The problems of a primary winner don’t amount to a hill of beans at the U.S. Supreme Court. Texas is lucky the court even took notice of a single district — although it is hard to ignore 100,000 Hispanic Laredo voters shifted en masse out of Bonilla’s old CD-23 during the DeLay redistricting.

And though the Texas Democratic Party is celebrating CD-23 as a new “opportunity district,” keep these milk-curdling thoughts in mind: The straight-ticket vote won’t affect the special congressional elections. There are wild cards from the same party, particularly in CD-23. “You know, everybody and their uncle is in this race now,” said Bolanos who, since former congressman and fellow Democrat Ciro Rodriguez announced his candidacy, is looking a lot like the discontinued Dell DJ Ditty to Rodriguez’s Apple iPod Shuffle. (You remember Rodriguez; in 2004 he was the incumbent, and lost the CD-28 Democratic primary to Henry Cuellar by 58 votes.) Then there’s the caveat that if no one wins 50 percent of the vote, they go to a December runoff.

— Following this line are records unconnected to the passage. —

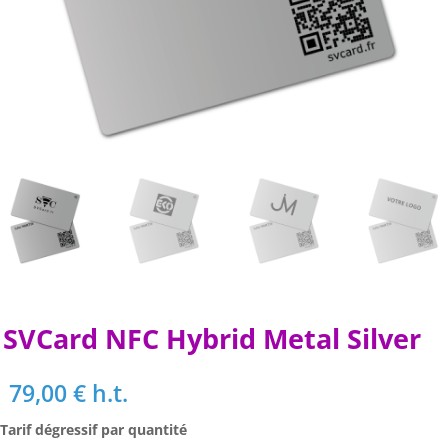
SVCard NFC Hybrid Metal Silver
79,00
€
h.t.
Tarif dégressif par quantité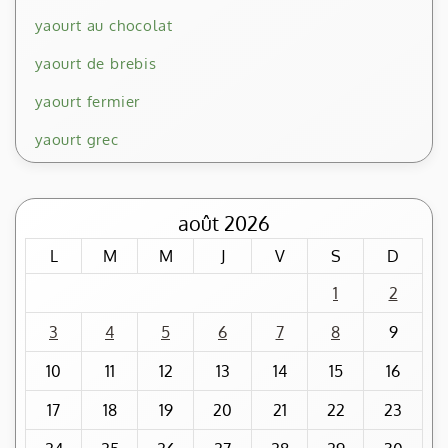
yaourt au chocolat
yaourt de brebis
yaourt fermier
yaourt grec
août 2026
L
M
M
J
V
S
D
1
2
3
4
5
6
7
8
9
10
11
12
13
14
15
16
17
18
19
20
21
22
23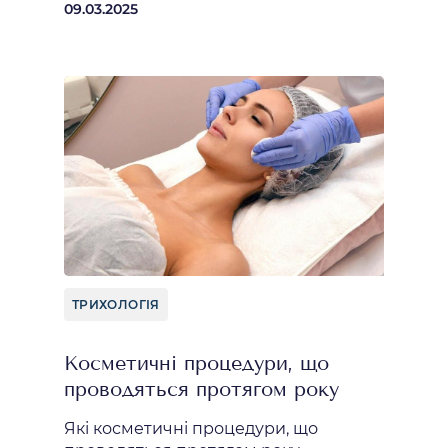
09.03.2025
ТРИХОЛОГІЯ
Косметичні процедури, що
проводяться протягом року
Які косметичні процедури, що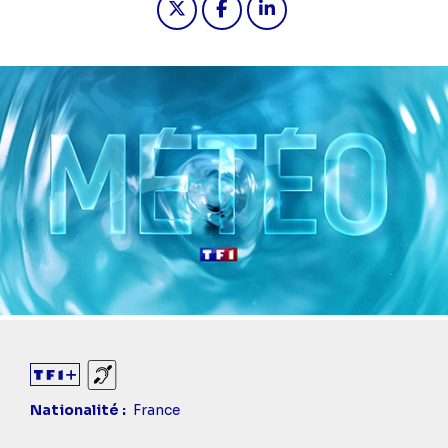
Sourds et malentendants
Nationalité
France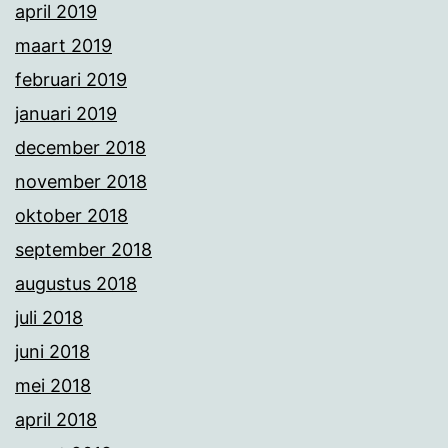
april 2019
maart 2019
februari 2019
januari 2019
december 2018
november 2018
oktober 2018
september 2018
augustus 2018
juli 2018
juni 2018
mei 2018
april 2018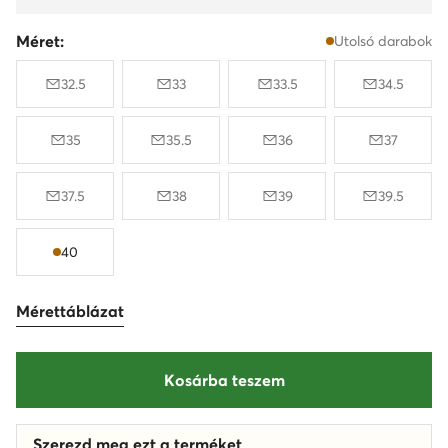
Méret:
Utolsó darabok
32.5
33
33.5
34.5
35
35.5
36
37
37.5
38
39
39.5
40
Mérettáblázat
Kosárba teszem
Szerezd meg ezt a terméket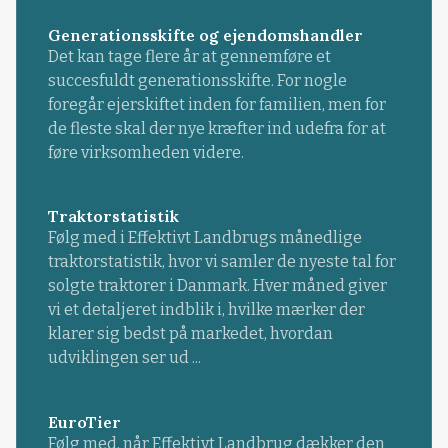
Generationsskifte og ejendomshandler
Det kan tage flere år at gennemføre et
succesfuldt generationsskifte. For nogle
foregår ejerskiftet inden for familien, men for
de fleste skal der nye kræfter ind udefra for at
føre virksomheden videre.
Traktorstatistik
Følg med i Effektivt Landbrugs månedlige
traktorstatistik, hvor vi samler de nyeste tal for
solgte traktorer i Danmark. Hver måned giver
vi et detaljeret indblik i, hvilke mærker der
klarer sig bedst på markedet, hvordan
udviklingen ser ud ...
EuroTier
Følg med, når Effektivt Landbrug dækker den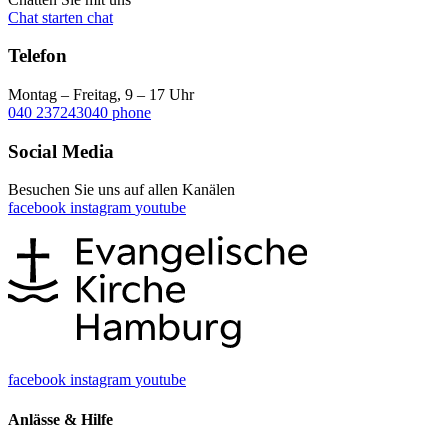
Chat starten
chat
Telefon
Montag – Freitag, 9 – 17 Uhr
040 237243040
phone
Social Media
Besuchen Sie uns auf allen Kanälen
facebook
instagram
youtube
facebook
instagram
youtube
Anlässe & Hilfe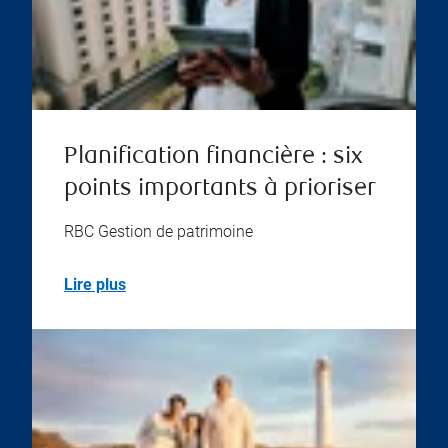
Planification financière : six
points importants à prioriser
RBC Gestion de patrimoine
Lire plus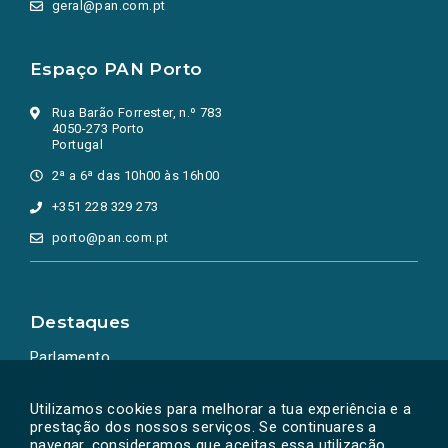
geral@pan.com.pt
Espaço PAN Porto
Rua Barão Forrester, n.º 783
4050-273 Porto
Portugal
2ª a 6ª das 10h00 às 16h00
+351 228 329 273
porto@pan.com.pt
Destaques
Parlamento
Ação Política
Utilizamos cookies para melhorar a tua experiência e a
prestação dos nossos serviços. Se continuares a
navegar, consideramos que aceitas essa utilização.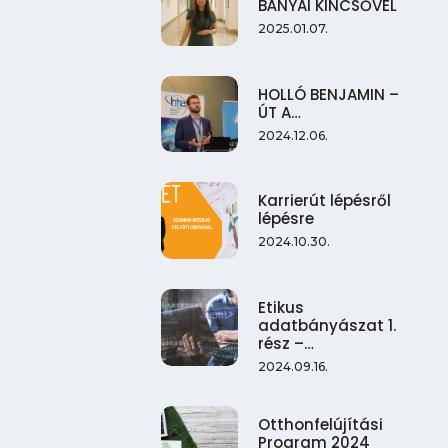
BÁNYAI KINCSŐVEL
2025.01.07.
HOLLÓ BENJAMIN –
ÚT A…
2024.12.06.
Karrierút lépésről
lépésre
2024.10.30.
Etikus
adatbányászat 1.
rész –…
2024.09.16.
Otthonfelújítási
Program 2024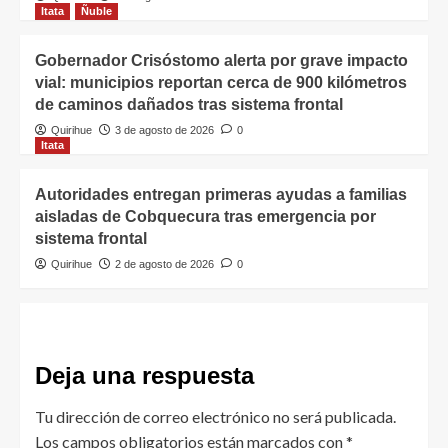
Itata
Ñuble
Gobernador Crisóstomo alerta por grave impacto
vial: municipios reportan cerca de 900 kilómetros
de caminos dañados tras sistema frontal
Quirihue
3 de agosto de 2026
0
Itata
Autoridades entregan primeras ayudas a familias
aisladas de Cobquecura tras emergencia por
sistema frontal
Quirihue
2 de agosto de 2026
0
Deja una respuesta
Tu dirección de correo electrónico no será publicada.
Los campos obligatorios están marcados con
*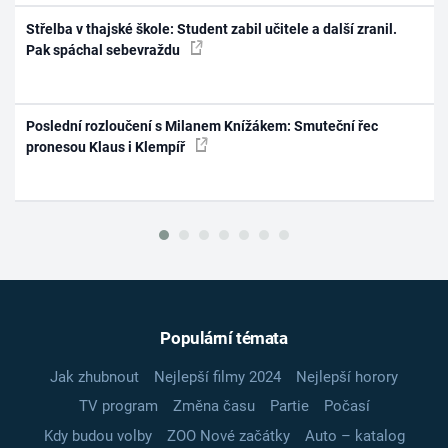
Střelba v thajské škole: Student zabil učitele a další zranil.
Pak spáchal sebevraždu
Poslední rozloučení s Milanem Knížákem: Smuteční řec
pronesou Klaus i Klempíř
Populární témata
Jak zhubnout
Nejlepší filmy 2024
Nejlepší horory
TV program
Změna času
Partie
Počasí
Kdy budou volby
ZOO Nové začátky
Auto – katalog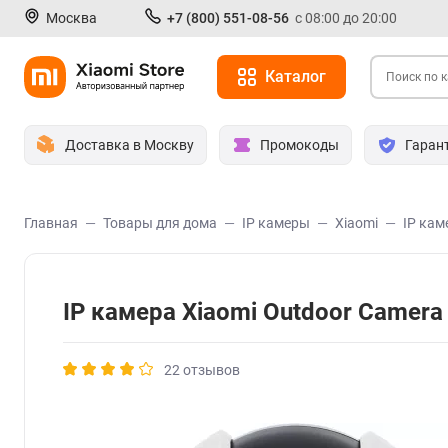
Москва
+7 (800) 551-08-56
с 08:00 до 20:00
Каталог
Доставка в Москву
Промокоды
Гаран
Главная
Товары для дома
IP камеры
Xiaomi
IP кам
IP камера Xiaomi Outdoor Camer
22 отзывов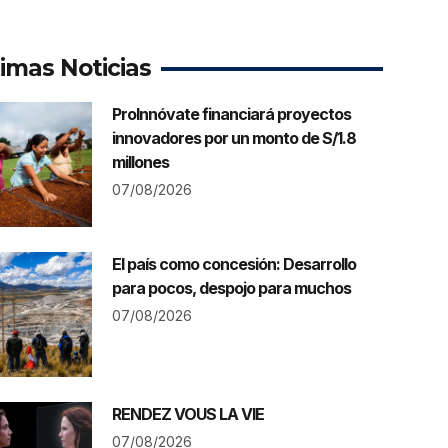
timas Noticias
ProInnóvate financiará proyectos
innovadores por un monto de S/1.8
millones
07/08/2026
El país como concesión: Desarrollo
para pocos, despojo para muchos
07/08/2026
RENDEZ VOUS LA VIE
07/08/2026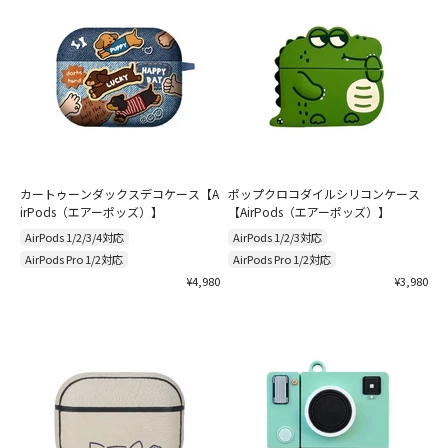
カートゥーンダックスデコケース【A
ポップクロコダイルシリコンケース
irPods（エアーポッズ）】
【AirPods（エアーポッズ）】
AirPods 1/2/3/4対応
AirPods 1/2/3対応
AirPods Pro 1/2対応
AirPods Pro 1/2対応
セール価格
セール価格
¥4,980
¥3,980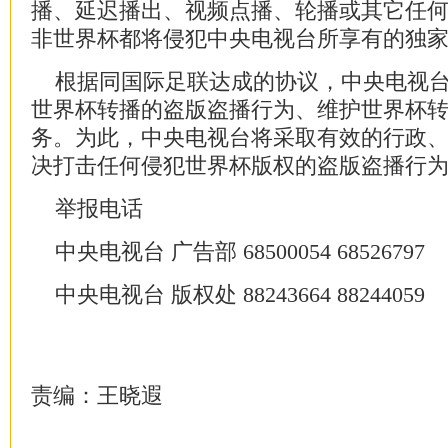
播、延迟播出、视频点播、轮播或其它任何方
非世界杯都将侵犯中央电视台所享有的独
根据同国际足联达成的协议，中央电视台
世界杯转播的盗版盗播行为、维护世界杯
务。为此，中央电视台将采取有效的行政
决打击任何侵犯世界杯版权的盗版盗播行
举报电话
中央电视台 广告部 68500054 68526797
中央电视台 版权处 88243664 88244059
责编：王晓遐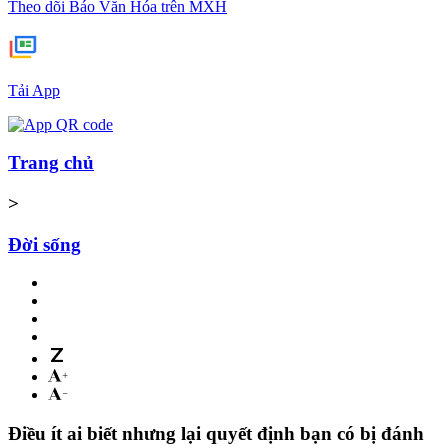
Theo dõi Báo Văn Hóa trên MXH
Tải App
Trang chủ
>
Đời sống
Điều ít ai biết nhưng lại quyết định bạn có bị đánh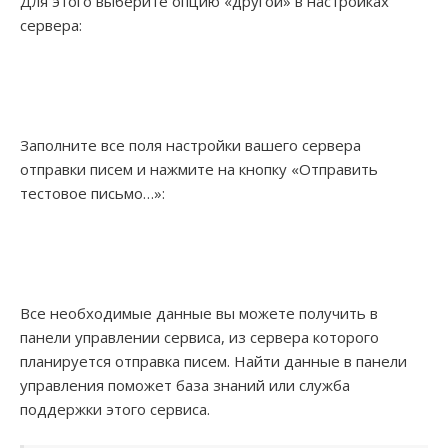
Для этого выберите опцию «другой» в настройках
сервера:
Заполните все поля настройки вашего сервера
отправки писем и нажмите на кнопку «Отправить
тестовое письмо…»:
Все необходимые данные вы можете получить в
панели управлении сервиса, из сервера которого
планируется отправка писем. Найти данные в панели
управления поможет база знаний или служба
поддержки этого сервиса.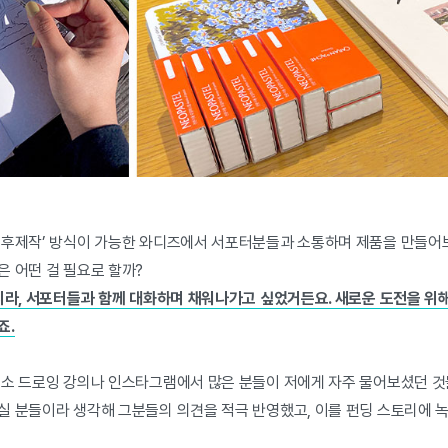
 후제작’ 방식이 가능한 와디즈에서 서포터분들과 소통하며 제품을 만들어
은 어떤 걸 필요로 할까?
아니라, 서포터들과 함께 대화하며 채워나가고 싶었거든요. 새로운 도전을 위
죠.
평소 드로잉 강의나 인스타그램에서 많은 분들이 저에게 자주 물어보셨던 것
실 분들이라 생각해 그분들의 의견을 적극 반영했고, 이를 펀딩 스토리에 녹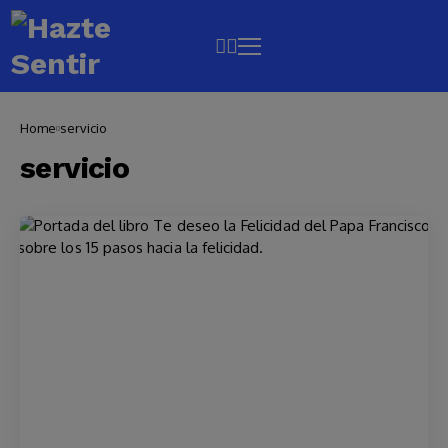
Home
servicio
servicio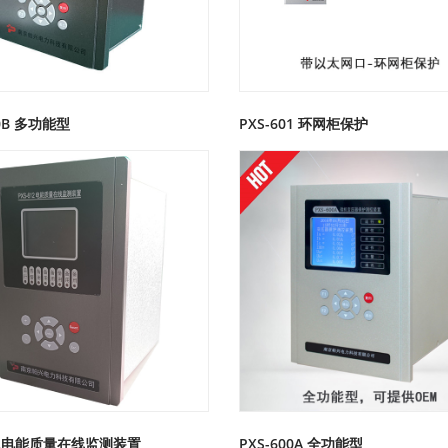
00B 多功能型
PXS-601 环网柜保护
612电能质量在线监测装置
PXS-600A 全功能型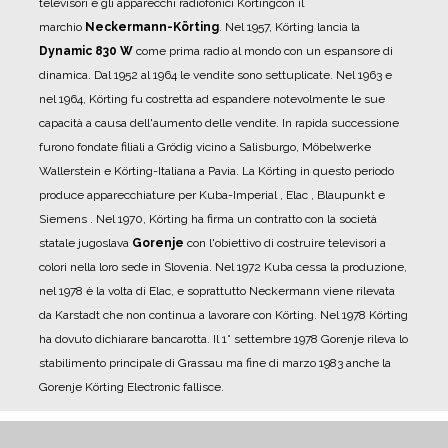
televisori e gli apparecchi radiofonici Körtingcon il
marchio
Neckermann-Körting
.
Nel 1957, Körting lancia la
Dynamic 830 W
come prima radio al mondo con un espansore di
dinamica.
Dal 1952 al 1964 le vendite sono settuplicate. Nel 1963 e
nel 1964, Körting fu costretta ad espandere notevolmente le sue
capacità a causa dell'aumento delle vendite. In rapida successione
furono fondate filiali a Grödig vicino a Salisburgo, Möbelwerke
Wallerstein e Körting-Italiana a Pavia.
La Körting in questo periodo
produce apparecchiature per Kuba-Imperial , Elac , Blaupunkt e
Siemens .
Nel 1970, Körting ha firma un contratto con la società
statale jugoslava
Gorenje
con l'obiettivo di costruire televisori a
colori nella loro sede in Slovenia.
Nel 1972 Kuba cessa la produzione,
nel 1978 è la volta di Elac, e soprattutto Neckermann viene rilevata
da Karstadt che non continua a lavorare con Körting.
Nel 1978 Körting
ha dovuto dichiarare bancarotta.
Il 1° settembre 1978 Gorenje rileva lo
stabilimento principale di Grassau ma fine di marzo 1983 anche la
Gorenje Körting Electronic fallisce.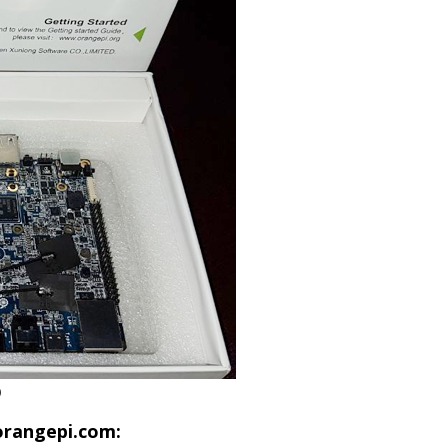
)
rangepi.com: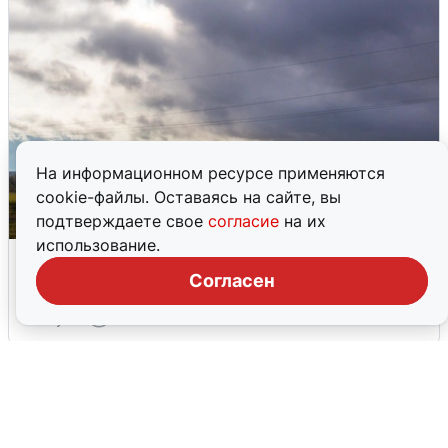
На информационном ресурсе применяются
cookie-файлы. Оставаясь на сайте, вы
подтверждаете свое
согласие
на их
использование.
Над ХМАО впервые сбили
беспилотники
Согласен
3 августа
0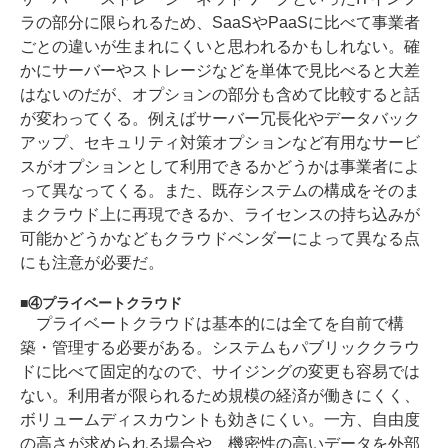
ラの部分に限られるため、SaaSやPaaSに比べて事業者
ごとの違いが生まれにくいと思われるかもしれない。確
かにサーバーやストレージなどを単体で見比べると大差
はないのだが、オプションの部分も含めて比較すると話
が変わってくる。例えばサーバー冗長化やデータバック
アップ、セキュリティ対策オプションなど有用なサービ
スがオプションとして利用できるかどうかは事業者によ
って異なってくる。また、既存システムの構成をそのま
まクラウド上に再現できるか、ライセンスの持ち込みが
可能かどうかなどもクラウドベンダーによって異なる点
にも注意が必要だ。
④プライベートクラウド
プライベートクラウドは基本的には全てを自前で構
築・管理する必要がある。システムもパブリッククラウ
ドに比べて固定的なので、サイジングの変更も容易では
ない。利用者が限られるため規模の経済が働きにくく、
ボリュームディスカウントも効きにくい。一方、自由度
の高さが求められる場合や、機密性の高いデータを外部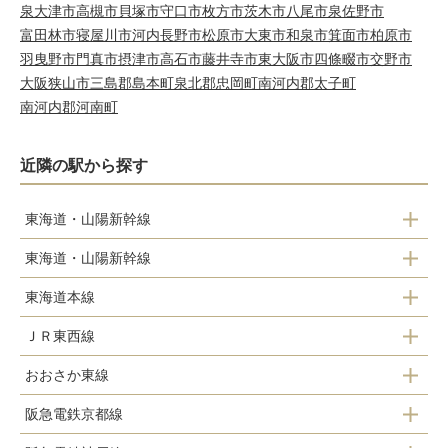
泉大津市
高槻市
貝塚市
守口市
枚方市
茨木市
八尾市
泉佐野市
富田林市
寝屋川市
河内長野市
松原市
大東市
和泉市
箕面市
柏原市
羽曳野市
門真市
摂津市
高石市
藤井寺市
東大阪市
四條畷市
交野市
大阪狭山市
三島郡島本町
泉北郡忠岡町
南河内郡太子町
南河内郡河南町
近隣の駅から探す
東海道・山陽新幹線
東海道・山陽新幹線
新大阪駅
東海道本線
新大阪駅
ＪＲ東西線
東淀川駅
おおさか東線
加島駅
新大阪駅
阪急電鉄京都線
新大阪駅
塚本駅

Who could oust Bonilla with a two-month campaign? A good birthday party you can organize in two months (mojitos and mariachis), but a successful special election saturated with non-GOP candidates in one tangled bank?

Let’s hope Iowa and New Hampshire swallow their caucus pride and embrace the Democratic National Committee’s plan for additional presidential primaries in Nevada and South Carolina, so we don’t have to endure a mucked-up presidential nominating process, too.